In June, imports grew by a high 57% to $ 1.66 billion, maintaining the above $ 1.5 billion average monthly figure year to date.

The Central Bank said in June that the increase in import expenditure had been observed across all main categories of imports, namely consumer goods, intermediate goods and investment goods, although expenditure on petroleum imports was low due to low import volumes during June.
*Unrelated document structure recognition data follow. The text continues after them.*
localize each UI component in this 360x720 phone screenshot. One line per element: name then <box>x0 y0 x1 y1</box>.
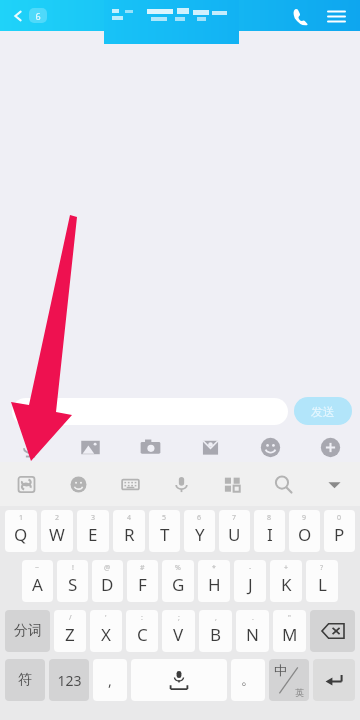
staticText: + <box>284 563 289 573</box>
staticText: 7 <box>232 513 237 523</box>
button[interactable]: ; <box>162 610 195 652</box>
staticText: . <box>252 613 254 623</box>
button[interactable]: : <box>126 610 158 652</box>
button[interactable]: Panel <box>207 462 258 506</box>
staticText: 2 <box>55 513 60 523</box>
staticText: W <box>49 523 65 546</box>
button[interactable]: , <box>199 610 232 652</box>
button[interactable]: * <box>198 560 230 602</box>
staticText: G <box>172 573 185 596</box>
button[interactable]: Red packet <box>180 432 240 462</box>
staticText: : <box>141 613 143 623</box>
staticText: , <box>215 613 217 623</box>
button[interactable]: Backspace <box>310 610 355 652</box>
staticText: L <box>318 573 327 596</box>
button[interactable]: / <box>54 610 86 652</box>
button[interactable]: " <box>273 610 306 652</box>
staticText: Z <box>65 623 75 646</box>
staticText: , <box>108 671 112 690</box>
button[interactable]: 分词 <box>5 610 50 652</box>
button[interactable]: 5 <box>149 510 180 552</box>
staticText: U <box>228 523 241 546</box>
staticText: 6 <box>35 10 41 22</box>
button[interactable]: 7 <box>219 510 250 552</box>
button[interactable]: 符 <box>5 659 45 701</box>
staticText: A <box>32 573 43 596</box>
staticText: O <box>298 523 312 546</box>
button[interactable]: + <box>270 560 302 602</box>
button[interactable]: Search <box>258 462 309 506</box>
button[interactable]: 2 <box>41 510 73 552</box>
staticText: K <box>281 573 292 596</box>
button[interactable]: Space <box>131 659 227 701</box>
staticText: - <box>249 563 252 573</box>
button[interactable]: Camera <box>120 432 180 462</box>
staticText: / <box>69 613 72 623</box>
button[interactable]: ! <box>57 560 88 602</box>
button[interactable]: 发送 <box>294 397 352 425</box>
staticText: C <box>137 623 148 646</box>
staticText: I <box>267 523 273 546</box>
staticText: # <box>140 563 145 573</box>
button[interactable]: 1 <box>5 510 37 552</box>
staticText: S <box>68 573 78 596</box>
staticText: F <box>138 573 147 596</box>
button[interactable]: 4 <box>113 510 145 552</box>
button[interactable]: 0 <box>324 510 355 552</box>
staticText: 中 <box>274 662 287 678</box>
staticText: 123 <box>57 671 82 690</box>
staticText: ~ <box>35 563 40 573</box>
button[interactable]: . <box>236 610 269 652</box>
button[interactable]: @ <box>92 560 123 602</box>
button[interactable]: 9 <box>289 510 320 552</box>
staticText: P <box>334 523 345 546</box>
button[interactable]: More <box>300 432 360 462</box>
button[interactable]: Emoji <box>52 462 104 506</box>
button[interactable]: Back <box>9 5 50 26</box>
staticText: ? <box>320 563 324 573</box>
button[interactable]: Sticker <box>240 432 300 462</box>
staticText: T <box>160 523 170 546</box>
button[interactable]: , <box>93 659 127 701</box>
staticText: 符 <box>18 671 32 689</box>
staticText: 9 <box>302 513 307 523</box>
button[interactable]: Call <box>285 1 315 31</box>
staticText: Y <box>195 523 205 546</box>
staticText: V <box>173 623 184 646</box>
button[interactable]: Voice input <box>156 462 207 506</box>
staticText: 发送 <box>311 404 335 419</box>
staticText: X <box>101 623 111 646</box>
staticText: 3 <box>91 513 96 523</box>
staticText: B <box>210 623 222 646</box>
staticText: H <box>208 573 221 596</box>
button[interactable]: ? <box>306 560 338 602</box>
button[interactable]: Keyboard <box>104 462 156 506</box>
button[interactable] <box>12 398 288 425</box>
staticText: 6 <box>197 513 202 523</box>
button[interactable]: 6 <box>184 510 215 552</box>
button[interactable]: Chinese English toggle <box>269 659 309 701</box>
staticText: 8 <box>267 513 272 523</box>
button[interactable]: Menu <box>321 1 351 31</box>
button[interactable]: Voice <box>0 432 60 462</box>
staticText: E <box>88 523 98 546</box>
button[interactable]: Photo <box>60 432 120 462</box>
button[interactable]: Hide <box>309 462 360 506</box>
button[interactable]: # <box>127 560 158 602</box>
button[interactable]: 。 <box>231 659 265 701</box>
staticText: @ <box>104 563 111 573</box>
button[interactable]: Sogou <box>0 462 52 506</box>
button[interactable]: 123 <box>49 659 89 701</box>
button[interactable]: Enter <box>313 659 355 701</box>
button[interactable]: 8 <box>254 510 285 552</box>
button[interactable]: ' <box>90 610 122 652</box>
button[interactable]: % <box>162 560 194 602</box>
button[interactable]: ~ <box>22 560 53 602</box>
staticText: ! <box>72 563 74 573</box>
button[interactable]: - <box>234 560 266 602</box>
staticText: % <box>175 563 181 573</box>
staticText: ' <box>105 613 107 623</box>
button[interactable]: 3 <box>77 510 109 552</box>
staticText: R <box>124 523 135 546</box>
staticText: ; <box>178 613 180 623</box>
In June, expenditure on the importation of both food and beverages and non-food consumer goods categories increased substantially compared to a year ago. Expenditure on food and beverages increased by 61.9% to $ 165 million with a broad-based increase in all categories, except seafood. However, the largest contribution to the increase in total food bill was from dairy products (mainly milk powder, but also cheese and butter), and oils and fats (mainly coconut oil, but also other types of oil). Expenditure on non-food consumer goods increased by 47.6% to $ 217.2 million, contributed mainly by medical and pharmaceuticals (mainly vaccines), home appliances (televisions, rice cookers, fans, refrigerators, etc.), mobile phones, rubber tyres and tubes, etc.

Expenditure on importation of intermediate goods in June 2021 increased by 48.5% over June 2020, despite the 40% decline in the expenditure on fuel. Expenditure on fuel declined due to non-importation of crude oil and low import volumes of other types of petroleum, taking into consideration the availability of sufficient stocks. The expenditure on almost all other types of intermediate goods increased, except fertiliser, mineral products and unmanufactured tobacco, reflecting increased economic activity in the country as well as increased commodity prices in the world market.

Expenditure on importation of investment goods increased by 81% in June 2021 compared to the same month in 2020, with substantial increases in almost every subcategory under the three types of investment goods, namely, machinery and equipment, building material and transport equipment.

The import volume and unit value indices increased by 26.7% and 24%, respectively, on a year-on-year basis in June 2021. These indicate that the increase in import expenditure, on a year-on-year basis, was attributable to the combined impact of higher import volumes and prices.

Due to a sharp rise in imports, the deficit in the trade account widened on a year-on-year basis to $ 652 million in June 2021 as against $ 161 million a year ago, and the cumulative deficit in the first half widened to $ 4.3 billion from $ 3.26 billion recorded in the corresponding period in 2020 and $ 3.6 billion recorded in the corresponding period in 2019.

Earnings from merchandise exports in June grew by 12.6% to $ 1 billion and in the first half by 29% to $ 5.7 billion. In 2019 first half the figure was $ 6 billion. Over May 2021 exports improved by 13% in June.